(1) Field of the Invention
The invention relates to a method of fabricating semiconductor structures, and more particularly, to the formation of gate oxides of different thicknesses on a silicon substrate in the manufacture of integrated circuit devices.
(2) Description of the Prior Art
Ultra Large-Scale Integration (ULSI) technology has advanced to a point where the smallest, highest speed MOS devices have very thin gate oxides (less than 50 Angstroms). In the current technology, the voltage supply to these high speed devices is typically limited to just above 3 volts. This limitation is imposed to minimize switching times and because the very thin gate oxides could easily be damaged by a higher supply voltage.
This low voltage limitation is not adequate to the input/output (I/O) requirements of the integrated circuit. Many devices external to the integrated circuit operate in a 5 volt regime. Therefore, the very thin gate oxide technology is not sufficient to provide the (I/O) capability required for a most cost efficient integrated circuit.

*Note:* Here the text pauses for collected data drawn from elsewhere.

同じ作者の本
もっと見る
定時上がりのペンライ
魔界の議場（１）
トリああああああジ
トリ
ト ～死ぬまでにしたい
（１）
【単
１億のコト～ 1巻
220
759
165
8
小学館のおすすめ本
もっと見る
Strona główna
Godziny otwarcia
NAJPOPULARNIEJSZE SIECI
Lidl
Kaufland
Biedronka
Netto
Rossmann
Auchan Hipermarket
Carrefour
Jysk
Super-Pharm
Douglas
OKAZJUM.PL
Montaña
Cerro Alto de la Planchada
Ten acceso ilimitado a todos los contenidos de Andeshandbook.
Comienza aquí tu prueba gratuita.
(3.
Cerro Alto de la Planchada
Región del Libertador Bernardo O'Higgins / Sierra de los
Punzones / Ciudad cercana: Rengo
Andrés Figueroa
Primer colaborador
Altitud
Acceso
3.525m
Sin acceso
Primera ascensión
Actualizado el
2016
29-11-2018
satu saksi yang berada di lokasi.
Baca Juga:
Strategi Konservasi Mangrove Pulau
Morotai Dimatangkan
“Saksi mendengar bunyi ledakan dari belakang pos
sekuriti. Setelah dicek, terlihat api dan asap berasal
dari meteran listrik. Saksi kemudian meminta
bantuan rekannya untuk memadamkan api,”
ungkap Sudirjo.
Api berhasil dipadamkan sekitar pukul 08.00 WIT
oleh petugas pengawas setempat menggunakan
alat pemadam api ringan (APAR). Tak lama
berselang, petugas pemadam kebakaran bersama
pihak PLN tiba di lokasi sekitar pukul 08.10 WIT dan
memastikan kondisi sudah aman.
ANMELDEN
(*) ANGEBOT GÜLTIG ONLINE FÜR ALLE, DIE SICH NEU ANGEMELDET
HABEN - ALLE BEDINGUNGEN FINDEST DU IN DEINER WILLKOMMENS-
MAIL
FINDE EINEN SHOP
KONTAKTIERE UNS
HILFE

Techniques have been developed to fabricate both a very thin (less than 50 Angstroms) gate oxide and a thicker (greater than 50 Angstrom) gate oxide on the same circuit. Application of these techniques allows the integrated circuit designer to provide both state of the art speed and packing density and necessary I/O on the same circuit.
Referring to FIG. 1, a cross-section of a partially completed prior art integrated circuit device is shown. A silicon substrate 10 is shown. A shallow trench isolation (STI) 14 is formed in the silicon substrate 10. The silicon substrate 10 is divided into two parts as indicated by the dash lines. The low voltage section 18 of the silicon substrate 10 will require the very thin oxide. The high voltage section 22 of the silicon substrate 10 will require the thicker oxide.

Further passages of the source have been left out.